◆ TASK INSTRUCTIONS ◆
This exercise asks for every line of the material that contains the word "Rosa".
═════ MATERIAL FOR THE TASK
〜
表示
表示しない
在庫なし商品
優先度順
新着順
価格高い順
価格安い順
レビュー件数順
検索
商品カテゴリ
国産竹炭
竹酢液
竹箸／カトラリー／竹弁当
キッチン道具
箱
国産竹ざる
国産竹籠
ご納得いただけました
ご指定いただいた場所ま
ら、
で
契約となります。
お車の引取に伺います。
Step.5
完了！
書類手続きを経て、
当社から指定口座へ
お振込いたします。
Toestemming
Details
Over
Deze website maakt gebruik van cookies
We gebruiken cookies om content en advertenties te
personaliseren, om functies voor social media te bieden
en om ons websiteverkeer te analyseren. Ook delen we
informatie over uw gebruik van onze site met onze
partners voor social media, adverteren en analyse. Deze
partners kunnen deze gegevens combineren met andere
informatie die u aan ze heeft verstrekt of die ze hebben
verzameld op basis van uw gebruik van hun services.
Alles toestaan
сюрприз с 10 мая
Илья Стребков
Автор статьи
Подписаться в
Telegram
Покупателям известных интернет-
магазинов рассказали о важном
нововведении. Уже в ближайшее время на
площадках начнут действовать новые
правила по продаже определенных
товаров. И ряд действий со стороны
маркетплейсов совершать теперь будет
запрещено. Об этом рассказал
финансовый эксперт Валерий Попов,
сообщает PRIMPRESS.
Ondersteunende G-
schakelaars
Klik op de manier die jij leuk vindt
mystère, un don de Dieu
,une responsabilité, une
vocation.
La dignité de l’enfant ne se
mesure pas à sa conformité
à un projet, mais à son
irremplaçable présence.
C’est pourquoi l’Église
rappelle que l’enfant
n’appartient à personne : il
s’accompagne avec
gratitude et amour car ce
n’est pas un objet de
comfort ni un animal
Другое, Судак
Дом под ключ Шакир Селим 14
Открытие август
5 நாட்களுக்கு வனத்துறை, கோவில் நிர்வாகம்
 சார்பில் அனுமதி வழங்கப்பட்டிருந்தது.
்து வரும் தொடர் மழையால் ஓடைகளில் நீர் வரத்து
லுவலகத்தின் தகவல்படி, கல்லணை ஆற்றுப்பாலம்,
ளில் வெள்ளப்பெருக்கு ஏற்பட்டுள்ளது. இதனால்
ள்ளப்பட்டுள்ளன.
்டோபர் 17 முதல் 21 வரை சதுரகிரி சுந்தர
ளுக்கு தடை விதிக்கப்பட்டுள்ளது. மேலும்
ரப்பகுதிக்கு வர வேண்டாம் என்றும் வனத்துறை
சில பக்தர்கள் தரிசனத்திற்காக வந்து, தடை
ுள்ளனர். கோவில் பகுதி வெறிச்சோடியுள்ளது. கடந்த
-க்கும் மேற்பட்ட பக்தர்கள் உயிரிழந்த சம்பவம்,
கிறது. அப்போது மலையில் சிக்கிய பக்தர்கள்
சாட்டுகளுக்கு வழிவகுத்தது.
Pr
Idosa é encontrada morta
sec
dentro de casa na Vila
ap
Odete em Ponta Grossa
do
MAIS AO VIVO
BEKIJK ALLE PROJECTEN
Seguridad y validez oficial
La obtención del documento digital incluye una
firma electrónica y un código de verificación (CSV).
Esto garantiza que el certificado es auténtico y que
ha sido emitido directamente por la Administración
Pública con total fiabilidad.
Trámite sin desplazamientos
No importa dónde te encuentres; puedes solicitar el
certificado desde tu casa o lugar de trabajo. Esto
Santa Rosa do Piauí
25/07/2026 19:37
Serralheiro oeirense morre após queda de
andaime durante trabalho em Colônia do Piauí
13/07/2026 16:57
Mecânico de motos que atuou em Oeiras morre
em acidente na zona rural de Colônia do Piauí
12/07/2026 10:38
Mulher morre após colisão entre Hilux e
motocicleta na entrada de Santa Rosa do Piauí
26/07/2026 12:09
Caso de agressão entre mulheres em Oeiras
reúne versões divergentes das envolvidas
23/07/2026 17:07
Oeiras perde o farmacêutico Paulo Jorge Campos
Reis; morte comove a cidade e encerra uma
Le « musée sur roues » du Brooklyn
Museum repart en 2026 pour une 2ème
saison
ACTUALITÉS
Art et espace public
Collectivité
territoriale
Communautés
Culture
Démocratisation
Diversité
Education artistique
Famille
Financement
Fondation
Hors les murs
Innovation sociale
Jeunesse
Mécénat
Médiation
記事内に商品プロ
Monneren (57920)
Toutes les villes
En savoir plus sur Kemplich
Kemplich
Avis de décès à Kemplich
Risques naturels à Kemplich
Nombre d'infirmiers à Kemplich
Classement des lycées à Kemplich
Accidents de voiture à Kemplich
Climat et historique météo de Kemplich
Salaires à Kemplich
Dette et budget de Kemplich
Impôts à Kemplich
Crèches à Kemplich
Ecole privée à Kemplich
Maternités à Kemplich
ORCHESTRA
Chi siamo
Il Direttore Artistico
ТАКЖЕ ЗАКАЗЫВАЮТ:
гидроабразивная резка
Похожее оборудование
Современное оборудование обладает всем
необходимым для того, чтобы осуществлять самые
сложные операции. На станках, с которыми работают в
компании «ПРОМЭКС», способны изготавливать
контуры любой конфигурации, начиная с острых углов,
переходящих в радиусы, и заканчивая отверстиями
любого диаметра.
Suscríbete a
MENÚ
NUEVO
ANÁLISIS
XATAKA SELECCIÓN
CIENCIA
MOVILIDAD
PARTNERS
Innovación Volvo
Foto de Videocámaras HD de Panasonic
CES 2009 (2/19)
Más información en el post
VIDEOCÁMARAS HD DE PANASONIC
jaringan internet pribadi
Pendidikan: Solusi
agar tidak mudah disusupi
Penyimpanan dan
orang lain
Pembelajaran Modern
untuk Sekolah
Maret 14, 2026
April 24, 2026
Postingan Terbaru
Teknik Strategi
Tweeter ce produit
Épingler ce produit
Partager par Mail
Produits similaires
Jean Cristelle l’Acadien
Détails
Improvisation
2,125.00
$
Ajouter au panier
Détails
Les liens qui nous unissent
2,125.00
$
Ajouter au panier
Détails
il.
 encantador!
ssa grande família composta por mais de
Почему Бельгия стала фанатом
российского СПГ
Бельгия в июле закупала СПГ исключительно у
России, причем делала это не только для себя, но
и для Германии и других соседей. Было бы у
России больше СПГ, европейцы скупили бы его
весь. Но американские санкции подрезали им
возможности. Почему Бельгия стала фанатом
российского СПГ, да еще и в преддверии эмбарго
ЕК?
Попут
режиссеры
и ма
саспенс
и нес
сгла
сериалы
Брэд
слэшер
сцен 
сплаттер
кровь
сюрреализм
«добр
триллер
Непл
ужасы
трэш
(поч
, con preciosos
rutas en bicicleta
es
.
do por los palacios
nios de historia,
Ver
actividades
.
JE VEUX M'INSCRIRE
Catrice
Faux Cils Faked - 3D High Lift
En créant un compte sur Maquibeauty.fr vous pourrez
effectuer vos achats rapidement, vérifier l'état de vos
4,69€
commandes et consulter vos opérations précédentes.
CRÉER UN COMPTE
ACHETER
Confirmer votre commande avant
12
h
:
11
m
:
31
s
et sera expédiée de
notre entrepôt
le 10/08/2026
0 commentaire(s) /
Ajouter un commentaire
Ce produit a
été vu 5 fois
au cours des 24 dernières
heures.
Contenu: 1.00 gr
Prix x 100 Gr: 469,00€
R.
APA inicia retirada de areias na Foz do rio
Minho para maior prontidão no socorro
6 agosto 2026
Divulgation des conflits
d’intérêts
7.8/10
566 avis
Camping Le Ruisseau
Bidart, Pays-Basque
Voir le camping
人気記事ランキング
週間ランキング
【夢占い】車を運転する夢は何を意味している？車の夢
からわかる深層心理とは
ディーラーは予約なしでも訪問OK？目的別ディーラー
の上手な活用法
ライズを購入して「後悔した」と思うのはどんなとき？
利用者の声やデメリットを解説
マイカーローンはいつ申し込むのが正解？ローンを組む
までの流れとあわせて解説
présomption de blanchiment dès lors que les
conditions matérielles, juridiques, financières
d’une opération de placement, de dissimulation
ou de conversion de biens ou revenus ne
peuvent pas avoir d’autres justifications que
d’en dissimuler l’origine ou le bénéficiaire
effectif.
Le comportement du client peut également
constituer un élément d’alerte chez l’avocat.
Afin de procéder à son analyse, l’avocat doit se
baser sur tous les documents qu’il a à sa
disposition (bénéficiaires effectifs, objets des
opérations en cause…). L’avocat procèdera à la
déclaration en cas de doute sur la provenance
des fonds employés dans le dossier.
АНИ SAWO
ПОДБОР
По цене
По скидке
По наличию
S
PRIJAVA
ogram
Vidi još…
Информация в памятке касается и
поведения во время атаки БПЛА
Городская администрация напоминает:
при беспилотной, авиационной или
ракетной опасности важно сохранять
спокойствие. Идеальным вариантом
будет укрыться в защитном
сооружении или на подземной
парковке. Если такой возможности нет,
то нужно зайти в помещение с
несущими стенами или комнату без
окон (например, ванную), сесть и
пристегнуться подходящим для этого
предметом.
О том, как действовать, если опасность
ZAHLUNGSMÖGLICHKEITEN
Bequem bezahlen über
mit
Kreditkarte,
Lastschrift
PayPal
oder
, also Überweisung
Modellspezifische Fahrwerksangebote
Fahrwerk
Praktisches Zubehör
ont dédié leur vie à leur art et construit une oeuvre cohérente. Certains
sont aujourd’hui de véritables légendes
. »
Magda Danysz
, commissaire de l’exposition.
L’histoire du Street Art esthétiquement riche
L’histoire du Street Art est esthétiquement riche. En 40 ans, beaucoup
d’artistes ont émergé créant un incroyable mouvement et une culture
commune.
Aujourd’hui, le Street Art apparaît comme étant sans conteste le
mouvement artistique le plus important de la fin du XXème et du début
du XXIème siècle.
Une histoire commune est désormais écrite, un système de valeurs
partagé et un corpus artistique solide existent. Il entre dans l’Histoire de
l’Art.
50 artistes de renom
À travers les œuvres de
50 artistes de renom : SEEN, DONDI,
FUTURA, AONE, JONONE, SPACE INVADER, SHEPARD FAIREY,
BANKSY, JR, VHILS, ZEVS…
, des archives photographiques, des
══════════
◆ TASK RESULT ◆
Santa Rosa do Piauí
motocicleta na entrada de Santa Rosa do Piauí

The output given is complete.